Painter Mixes Art, Philosophy and Activism

Washington DC, April 29, 2004
Washington Post

When he painted his first piece, Tom Block had no idea that art would become a forum for his activism. He didn't intend for his painting of a grapefruit resting on a pedestal with a spotlight shining on it to seem edgy. But his teacher looked at his work and saw subtext, telling him it was a fascinating rendition of a grapefruit being interrogated.

Although Block wasn't aware of the subtext he had created at the time, he looks back on his professor's comment now as a sort of prognostication. Block evolved into a political activist artist, using visual expression to promote intercultural understanding and world peace as well as awareness of philosophical, spiritual and human rights issues.

His series inspired by writings of 14th-century mystic Meister Eckhart is on display at Montpelier Cultural Arts Center through May 27. "Heretical Paintings -- Meister Eckhart's Spirituality" is a group of vibrant paintings on wood that the Silver Spring artist created in response to Eckhart's ultimate philosophical dilemma of how to find God in all parts of the human experience.

"I consider myself operating in the intersection of art, philosophy and activism," said Block, 40, who discovered art as a means of self-expression after spending several post-college years as a freelance writer and photographer. When he decided to enroll in an art photography program in Boston, he was required to take basic drawing and painting classes because he had never been trained in art. His father joked that Block couldn't even draw a good stick figure as a child, but to everyone's surprise, Block fell in love with drawing and painting and never pursued photography.

"Art is very personally based. I think technique is a learned thing. I was not someone who drew the perfect flower at the age of 12 or 13," Block said.

But as soon as he got the basics, he took off for Caceres, Spain, where he painted and read a lot about philosophy and religion.

Although Block paints on canvas most often, it was in Spain that he began to use wood as a foundation for his art. Because canvas was expensive, he would go to construction sites and find discarded wood crates that he rebuilt into makeshift canvases.

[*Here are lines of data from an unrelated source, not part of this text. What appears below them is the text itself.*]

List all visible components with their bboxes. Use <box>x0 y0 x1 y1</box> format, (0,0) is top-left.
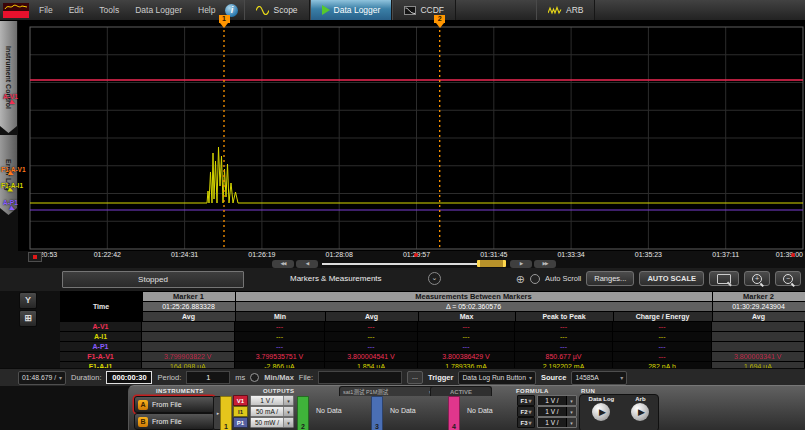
scrollbar-thumb[interactable] <box>477 260 506 267</box>
auto-scroll-radio[interactable] <box>530 274 540 284</box>
channel-label-a-p1[interactable]: A-P1▶ <box>3 199 18 213</box>
record-marker-button[interactable] <box>28 252 42 262</box>
col-header: Avg <box>713 312 805 321</box>
output-4-bar[interactable]: 4 <box>448 396 460 430</box>
tab-label: Scope <box>273 5 297 15</box>
chart-toolbar: ⊕ Auto Scroll Ranges... AUTO SCALE + − <box>516 271 801 286</box>
fit-to-screen-button[interactable] <box>709 271 739 286</box>
f2-chip[interactable]: F2▾ <box>517 406 535 417</box>
pan-crosshair-icon[interactable]: ⊕ <box>516 272 525 286</box>
trigger-label: Trigger <box>428 373 453 382</box>
measurement-cell: 3.800386429 V <box>418 352 515 361</box>
minmax-checkbox[interactable] <box>250 373 259 382</box>
waveform-chart[interactable]: 1 2 <box>18 20 805 251</box>
trigger-select[interactable]: Data Log Run Button▾ <box>458 371 536 385</box>
scroll-forward-button[interactable]: ▶ <box>510 260 532 268</box>
browse-file-button[interactable]: ... <box>407 371 423 384</box>
menu-item-help[interactable]: Help <box>198 5 215 15</box>
menu-item-tools[interactable]: Tools <box>99 5 119 15</box>
sidebar-tab-instrument-control[interactable]: Instrument Control <box>0 21 17 133</box>
output-3-no-data: No Data <box>390 407 416 414</box>
output-1-bar[interactable]: 1 <box>220 396 232 430</box>
table-row-a-i1[interactable]: A-I1--------------- <box>60 331 805 341</box>
table-row-f1-a-v1[interactable]: F1-A-V13.799903822 V3.799535751 V3.80000… <box>60 351 805 361</box>
i1-scale-select[interactable]: 50 mA /▾ <box>250 406 294 417</box>
measurement-cell: --- <box>515 332 613 341</box>
duration-label: Duration: <box>71 373 101 382</box>
instrument-panel: INSTRUMENTS OUTPUTS sat1测试 P1M测试 × ACTIV… <box>128 385 805 430</box>
f1-scale-select[interactable]: 1 V /▾ <box>537 395 577 406</box>
col-header: Peak to Peak <box>516 312 613 321</box>
f1-chip[interactable]: F1▾ <box>517 395 535 406</box>
menu-item-file[interactable]: File <box>39 5 53 15</box>
marker-2-handle[interactable]: 2 <box>434 15 445 23</box>
tab-label: Data Logger <box>334 5 381 15</box>
marker-tool-button[interactable]: Y <box>19 292 37 309</box>
scroll-rewind-button[interactable]: ◀◀ <box>272 260 294 268</box>
auto-scale-button[interactable]: AUTO SCALE <box>639 271 704 286</box>
row-label: A-V1 <box>60 322 142 331</box>
file-input[interactable] <box>318 371 402 384</box>
zoom-in-button[interactable]: + <box>744 271 770 286</box>
measurement-cell: 3.799535751 V <box>235 352 325 361</box>
marker-1-handle[interactable]: 1 <box>219 15 230 23</box>
channel-label-f1-a-i1[interactable]: F1-A-I1▶ <box>1 182 23 196</box>
ranges-button[interactable]: Ranges... <box>586 271 634 286</box>
channel-label-a-v1[interactable]: A-V1▶ <box>3 93 18 107</box>
elapsed-time-dropdown[interactable]: 01:48.679 /▾ <box>18 371 66 385</box>
ccdf-curve-icon <box>404 6 416 15</box>
tab-data-logger[interactable]: Data Logger <box>310 0 393 20</box>
tab-arb[interactable]: ARB <box>536 0 595 20</box>
arb-label: Arb <box>635 396 645 402</box>
grid-view-button[interactable]: ⊞ <box>19 310 37 327</box>
measurement-cell: --- <box>325 322 418 331</box>
row-label: F1-A-V1 <box>60 352 142 361</box>
v1-chip[interactable]: V1 <box>233 395 248 406</box>
channel-arrow-icon: ▶ <box>9 99 19 109</box>
table-row-a-p1[interactable]: A-P1--------------- <box>60 341 805 351</box>
scroll-back-button[interactable]: ◀ <box>296 260 318 268</box>
scroll-fast-forward-button[interactable]: ▶▶ <box>534 260 556 268</box>
f2-scale-select[interactable]: 1 V /▾ <box>537 406 577 417</box>
p1-scale-select[interactable]: 50 mW /▾ <box>250 417 294 428</box>
file-tab[interactable]: sat1测试 P1M测试 × <box>339 386 436 396</box>
app-window: FileEditToolsData LoggerHelp i Scope Dat… <box>0 0 805 430</box>
output-3-bar[interactable]: 3 <box>371 396 383 430</box>
measurement-cell: --- <box>613 332 712 341</box>
channel-label-f1-a-v1[interactable]: F1-A-V1▶ <box>1 166 26 180</box>
arb-waveform-icon <box>548 6 562 15</box>
tab-ccdf[interactable]: CCDF <box>392 0 456 20</box>
menu-item-data-logger[interactable]: Data Logger <box>135 5 182 15</box>
p1-chip[interactable]: P1 <box>233 417 248 428</box>
v1-scale-select[interactable]: 1 V /▾ <box>250 395 294 406</box>
period-input[interactable]: 1 <box>186 371 230 384</box>
instrument-b-from-file-button[interactable]: B From File <box>134 413 215 430</box>
zoom-out-button[interactable]: − <box>775 271 801 286</box>
tab-scope[interactable]: Scope <box>244 0 309 20</box>
output-2-bar[interactable]: 2 <box>297 396 309 430</box>
f3-scale-select[interactable]: 1 V /▾ <box>537 417 577 428</box>
marker1-header: Marker 1 <box>143 292 235 301</box>
measurement-cell <box>142 322 235 331</box>
f3-chip[interactable]: F3▾ <box>517 417 535 428</box>
file-tab-label: sat1测试 P1M测试 <box>343 388 388 396</box>
menu-item-edit[interactable]: Edit <box>69 5 84 15</box>
output-number: 2 <box>298 423 308 430</box>
measurement-cell: --- <box>613 342 712 351</box>
scrollbar-track[interactable] <box>322 263 480 265</box>
instrument-a-from-file-button[interactable]: A From File <box>134 396 215 413</box>
data-log-play-button[interactable]: ▶ <box>592 403 610 421</box>
formula-f2-row: F2▾ 1 V /▾ <box>517 407 577 416</box>
active-tab[interactable]: ACTIVE <box>430 386 492 396</box>
chevron-down-icon[interactable]: ⌄ <box>428 272 441 285</box>
play-icon <box>322 5 330 15</box>
arb-play-button[interactable]: ▶ <box>631 403 649 421</box>
markers-measurements-title: Markers & Measurements <box>290 274 382 283</box>
output-number: 4 <box>449 423 459 430</box>
table-row-a-v1[interactable]: A-V1--------------- <box>60 321 805 331</box>
i1-chip[interactable]: I1 <box>233 406 248 417</box>
marker1-time: 01:25:26.883328 <box>143 302 235 311</box>
duration-value[interactable]: 000:00:30 <box>106 371 152 384</box>
source-select[interactable]: 14585A▾ <box>571 371 627 385</box>
caret-down-icon: ▾ <box>620 374 623 381</box>
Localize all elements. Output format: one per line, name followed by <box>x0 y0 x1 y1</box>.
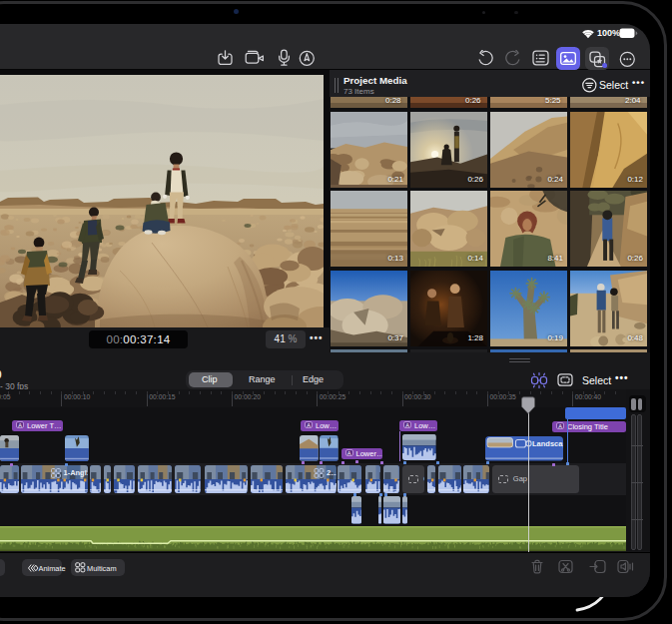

Years later, after he returned to the United States, Block went back to wood for the Eckhart series, not to save money but to symbolize the cross, because Eckhart was Christian. Much of Block's work is focused on the historical interaction of the Christian, Jewish and Muslim religions. He continues to work on his "Shalom/Salaam" project, a combination of visual art and writing that reflects the historical entanglement between Jewish and Muslim mystics.

Although Eckhart's ideas are not evident in the abstract explosions of color in "Heretical Paintings," Block said he uses his art as a way to introduce people to the spiritual social philosophers who have captured his attention. It is not a requirement to read beyond the visual on the wall, however.

"I'm hoping that what I'm offering is a layered response. You can be attracted by the beauty of my paintings. I think the beauty captures the mystery and mysticism that Eckhart offers. I don't think it's necessary to read Eckhart, but if it leads you to that, great," he said.

Instead of creating paintings of "an old guy with a beard," Block created pieces with abstract patterns of swirling shapes that he gave such names as "Paintings for a Young Soul," "Necessity of Service" and "Humility." The names come from quotations of Eckhart that he pasted onto the wall before drawing sketches and working up to the final paintings.

"Eckhart's a wide-ranging thinker. The fact that he's lost to our contemporary culture to me is tragic and sad," Block said. "I want to use a fresh way to bring his ideas to a contemporary audience."